Comparison of alogliptin and glipizide for composite endpoint of glycated haemoglobin reduction, no hypoglycaemia and no weight gain in type 2 diabetes mellitus

This was a post-hoc analysis of a 2-year, double-blind study of 2639 patients with type 2 diabetes mellitus (T2DM) inadequately controlled on metformin monotherapy which assessed achievement of a composite endpoint of sustained HbA1c reduction (≤7.0% at Week 104 or ≥0.5% from baseline) with no weight gain and no hypoglycaemic events with alogliptin 12.5 mg and 25 mg daily or glipizide (≤20 mg daily), each added to metformin With an HbA1c target of ≤7.0%, 24.2% and 26.9% of patients treated with alogliptin 12.5 mg and 25 mg, respectively achieved the composite endpoint vs. 10.7% of patients treated with glipizide (both p<0.001).
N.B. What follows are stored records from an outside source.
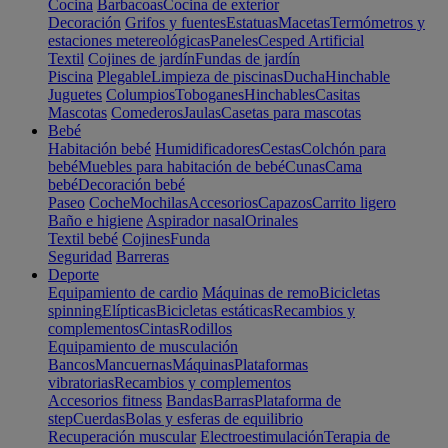
Cocina
Barbacoas
Cocina de exterior
Decoración
Grifos y fuentes
Estatuas
Macetas
Termómetros y
estaciones metereológicas
Paneles
Cesped Artificial
Textil
Cojines de jardín
Fundas de jardín
Piscina
Plegable
Limpieza de piscinas
Ducha
Hinchable
Juguetes
Columpios
Toboganes
Hinchables
Casitas
Mascotas
Comederos
Jaulas
Casetas para mascotas
Bebé
Habitación bebé
Humidificadores
Cestas
Colchón para
bebé
Muebles para habitación de bebé
Cunas
Cama
bebé
Decoración bebé
Paseo
Coche
Mochilas
Accesorios
Capazos
Carrito ligero
Baño e higiene
Aspirador nasal
Orinales
Textil bebé
Cojines
Funda
Seguridad
Barreras
Deporte
Equipamiento de cardio
Máquinas de remo
Bicicletas
spinning
Elípticas
Bicicletas estáticas
Recambios y
complementos
Cintas
Rodillos
Equipamiento de musculación
Bancos
Mancuernas
Máquinas
Plataformas
vibratorias
Recambios y complementos
Accesorios fitness
Bandas
Barras
Plataforma de
step
Cuerdas
Bolas y esferas de equilibrio
Recuperación muscular
Electroestimulación
Terapia de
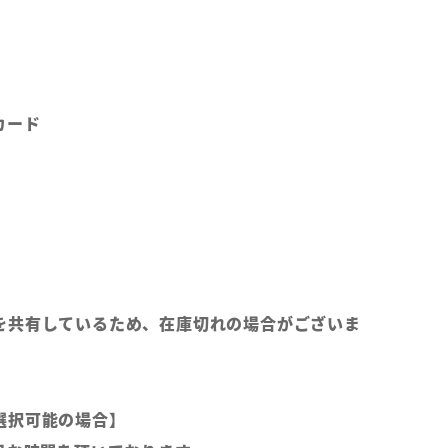
カード
を共有しているため、在庫切れの場合がございま
選択可能の場合】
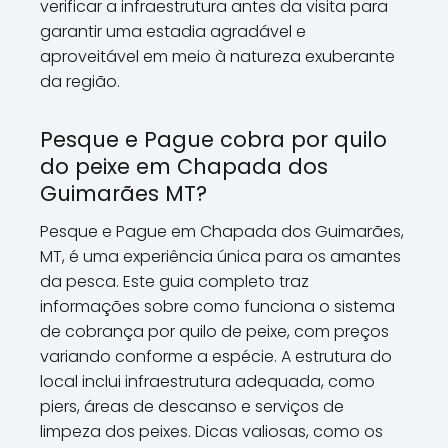
verificar a infraestrutura antes da visita para
garantir uma estadia agradável e
aproveitável em meio à natureza exuberante
da região.
Pesque e Pague cobra por quilo
do peixe em Chapada dos
Guimarães MT?
Pesque e Pague em Chapada dos Guimarães,
MT, é uma experiência única para os amantes
da pesca. Este guia completo traz
informações sobre como funciona o sistema
de cobrança por quilo de peixe, com preços
variando conforme a espécie. A estrutura do
local inclui infraestrutura adequada, como
piers, áreas de descanso e serviços de
limpeza dos peixes. Dicas valiosas, como os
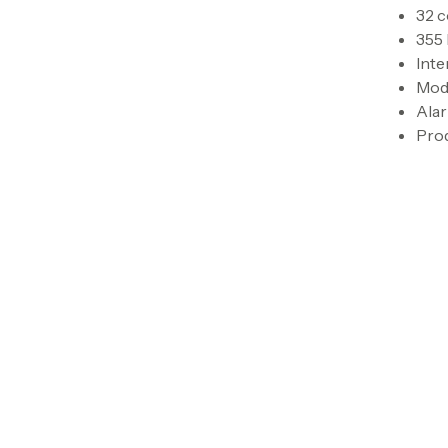
32 c
355 
Inte
Modu
Ala
Prod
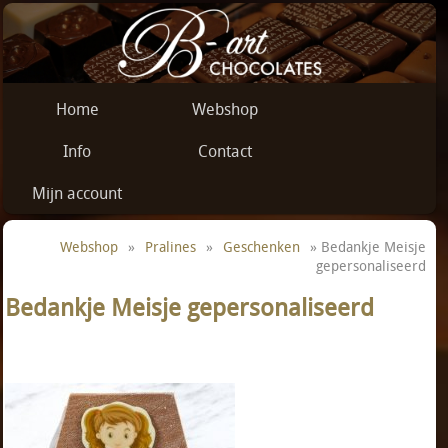
Home
Webshop
Info
Contact
Mijn account
Webshop
»
Pralines
»
Geschenken
» Bedankje Meisje
gepersonaliseerd
Bedankje Meisje gepersonaliseerd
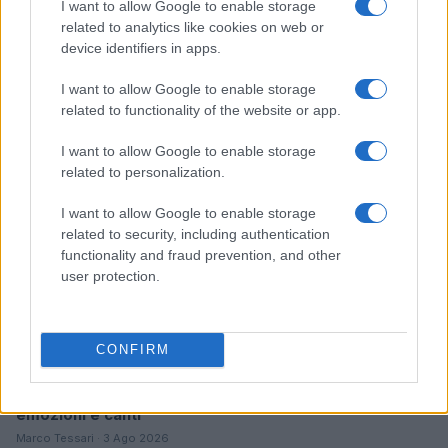
I want to allow Google to enable storage
related to analytics like cookies on web or
Arrestati cinque agenti della polizia locale di Milano: le
device identifiers in apps.
accuse e i dettagli
Alessandro Tassinari · 7 Ago 2026
I want to allow Google to enable storage
related to functionality of the website or app.
NEWS
I want to allow Google to enable storage
related to personalization.
I want to allow Google to enable storage
related to security, including authentication
functionality and fraud prevention, and other
user protection.
CONFIRM
Don Antonio Mazzi: l’ultimo saluto a Milano tra
emozioni e canti
Marco Tessari · 3 Ago 2026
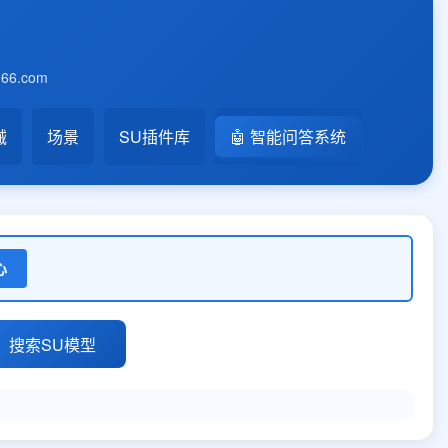
6.com
械
场景
SU插件库
🤖 智能问答系统
心
搜索SU模型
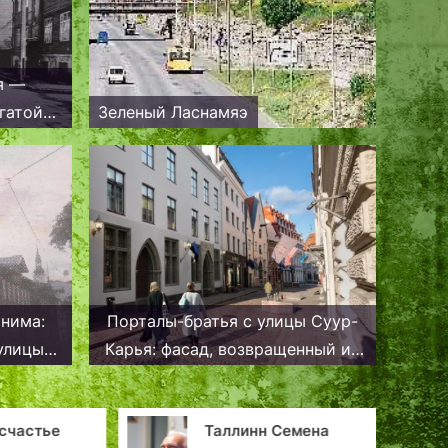
я —
гатой
Зеленый Ласнамяэ
онима:
Порталы-братья с улицы Суур-
улицы
Карья: фасад, возвращенный из
забвения
частье
Таллинн Семена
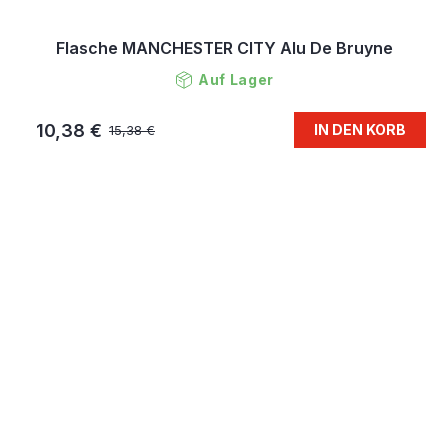
Flasche MANCHESTER CITY Alu De Bruyne
Auf Lager
10,38 €
IN DEN KORB
15,38 €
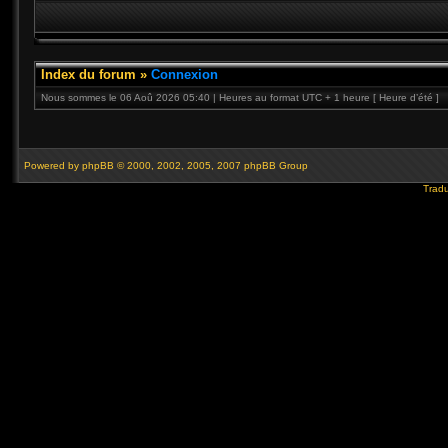
Index du forum
»
Connexion
Nous sommes le 06 Aoû 2026 05:40 | Heures au format UTC + 1 heure [ Heure d’été ]
Powered by
phpBB
© 2000, 2002, 2005, 2007 phpBB Group
Tradu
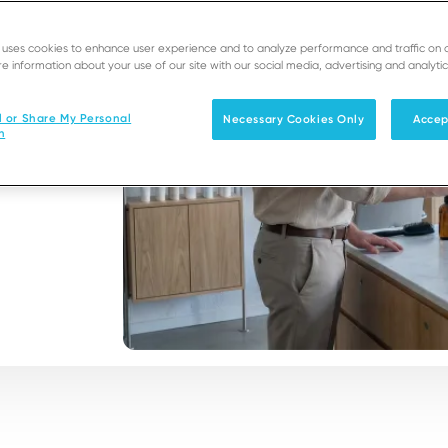
e uses cookies to enhance user experience and to analyze performance and traffic on 
e information about your use of our site with our social media, advertising and analytic
l
l or Share My Personal
Necessary Cookies Only
Accep
n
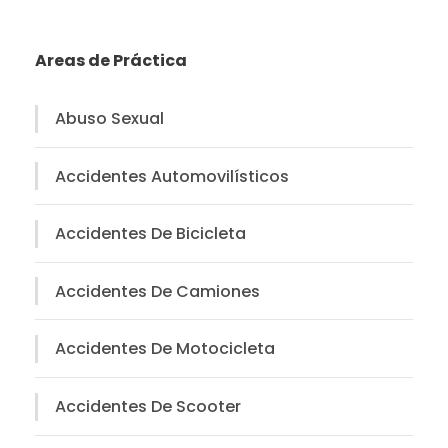
Areas de Práctica
Abuso Sexual
Accidentes Automovilísticos
Accidentes De Bicicleta
Accidentes De Camiones
Accidentes De Motocicleta
Accidentes De Scooter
With a criterion of ≥0.5% decrease in HbA1c, the composite endpoint was reached in 22.5%, 25.2% and 10.4% of patients treated with alogliptin 12.5 mg, alogliptin 25 mg and glipizide, respectively. Odds ratios of achieving the composite endpoint favoured alogliptin in the primary analysis set and in all subgroups of patients. Patients with T2DM failing metformin monotherapy are more likely to achieve sustained glycaemic control with no hypoglycaemia or weight gain at 2 years with alogliptin than with glipizide. Trial no: NCT00856284.